Case ID: ala_230/html/0678-01.html
Source: Caselaw Access Project
Author: {"author": "BOULDIN, Justice.", "license": "Public Domain", "url": "https://static.case.law/"}
Date Created: 2024-08-24T03:29:51.129683

163 So. 318
    WOODS v. CHRISSINGER et al.
    8 Div. 578.
    Supreme Court of Alabama.
    June 27, 1935.
    Rehearing Denied Oct. 10, 1935.
    Peach & Caddell, of Decatur; for appellant.
    
      McAfee & Nix and H. A. Entrekin, all of Decatur, for appellees.
   BOULDIN, Justice.

The bill is filed to remove the administration of the estate of Mary E. Allison, deceased, from the probate court of Morgan county to the circuit court, in equity, and to enforce special trusts under the will of the decedent, in favor of complainants as beneficiaries.

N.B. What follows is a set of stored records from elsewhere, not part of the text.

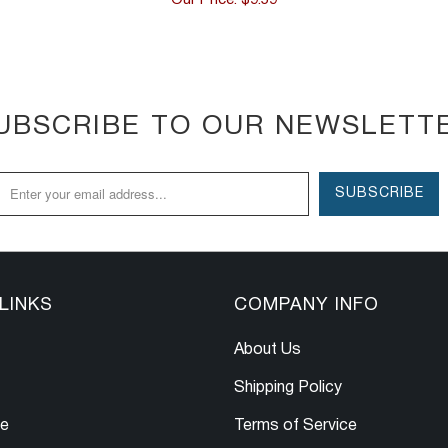
UBSCRIBE TO OUR NEWSLETT
LINKS
COMPANY INFO
About Us
Shipping Policy
le
Terms of Service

The appeal is from a decree overruling demurrers to the bill.

By the will of decedent, respondent Joseph A. Woods was named as executor, and residuary legatee.

After making several small, specific bequests, the original will, executed in 1922, in clause 8, makes the following bequest:

“I give, devise, and bequeath, to Joseph A. Woods, in trust, the sum of sixteen thousand five hundred dollars ($16,500.00), in cash, and I direct that he, as such trustee, shall loan said money, afid take as security therefor mortgages on real estate not exceeding 60% of the value of such real estate; that he shall annually collect the interest on said loan or loans, and that he shall pay to Josephine V. Sheets, Anna P. Chrissinger and Gertrude B. Smith the said interest so collected in equal proportions for and during the term of their natural lives.”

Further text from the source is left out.